» DIRECTIONS
Whenever a line below holds the word "Adapter", count it; please give only the final number.

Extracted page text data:
Content starts

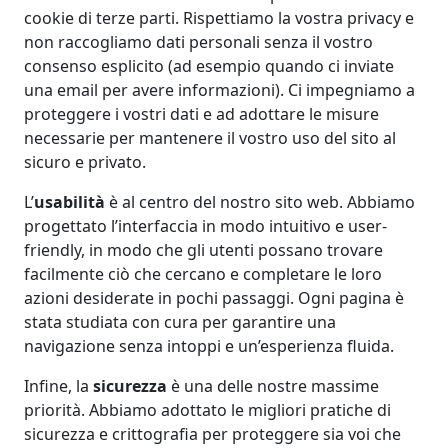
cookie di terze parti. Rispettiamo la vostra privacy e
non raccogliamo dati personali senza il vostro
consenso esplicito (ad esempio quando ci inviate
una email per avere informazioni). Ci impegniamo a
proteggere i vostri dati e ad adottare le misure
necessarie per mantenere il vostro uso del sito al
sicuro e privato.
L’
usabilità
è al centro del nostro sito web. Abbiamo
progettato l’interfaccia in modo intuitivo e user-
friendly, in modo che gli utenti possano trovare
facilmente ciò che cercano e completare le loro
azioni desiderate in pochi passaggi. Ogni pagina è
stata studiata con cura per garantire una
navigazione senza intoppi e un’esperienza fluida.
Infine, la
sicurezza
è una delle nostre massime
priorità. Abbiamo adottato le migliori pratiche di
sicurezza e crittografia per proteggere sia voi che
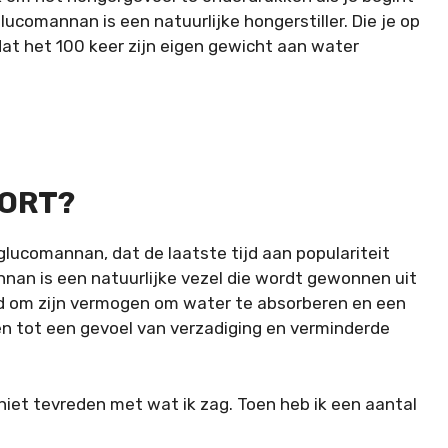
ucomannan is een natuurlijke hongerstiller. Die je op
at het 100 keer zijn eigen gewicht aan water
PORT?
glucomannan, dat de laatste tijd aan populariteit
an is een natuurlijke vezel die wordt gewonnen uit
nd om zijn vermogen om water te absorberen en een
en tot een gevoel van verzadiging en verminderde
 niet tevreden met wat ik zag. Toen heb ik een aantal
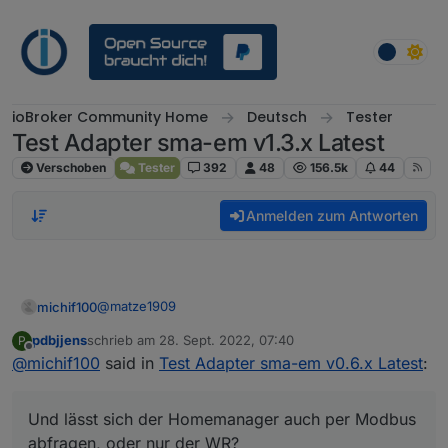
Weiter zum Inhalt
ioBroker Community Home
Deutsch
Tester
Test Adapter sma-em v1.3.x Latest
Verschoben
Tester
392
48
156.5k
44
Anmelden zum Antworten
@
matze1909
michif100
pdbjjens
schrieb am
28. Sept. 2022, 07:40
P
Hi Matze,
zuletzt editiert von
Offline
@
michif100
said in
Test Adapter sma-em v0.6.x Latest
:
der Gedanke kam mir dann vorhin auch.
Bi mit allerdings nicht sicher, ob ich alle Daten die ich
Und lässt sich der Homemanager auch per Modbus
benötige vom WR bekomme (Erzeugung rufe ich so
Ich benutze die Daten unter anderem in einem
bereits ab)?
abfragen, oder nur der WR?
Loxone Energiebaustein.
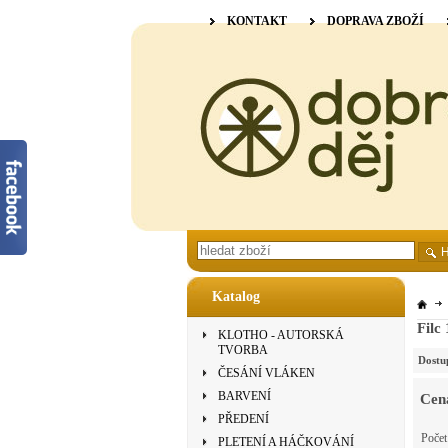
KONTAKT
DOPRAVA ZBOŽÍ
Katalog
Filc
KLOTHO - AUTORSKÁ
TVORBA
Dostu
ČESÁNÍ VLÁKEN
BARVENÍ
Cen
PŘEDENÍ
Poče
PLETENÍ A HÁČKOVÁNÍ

Content ends

» FINAL ANSWER
2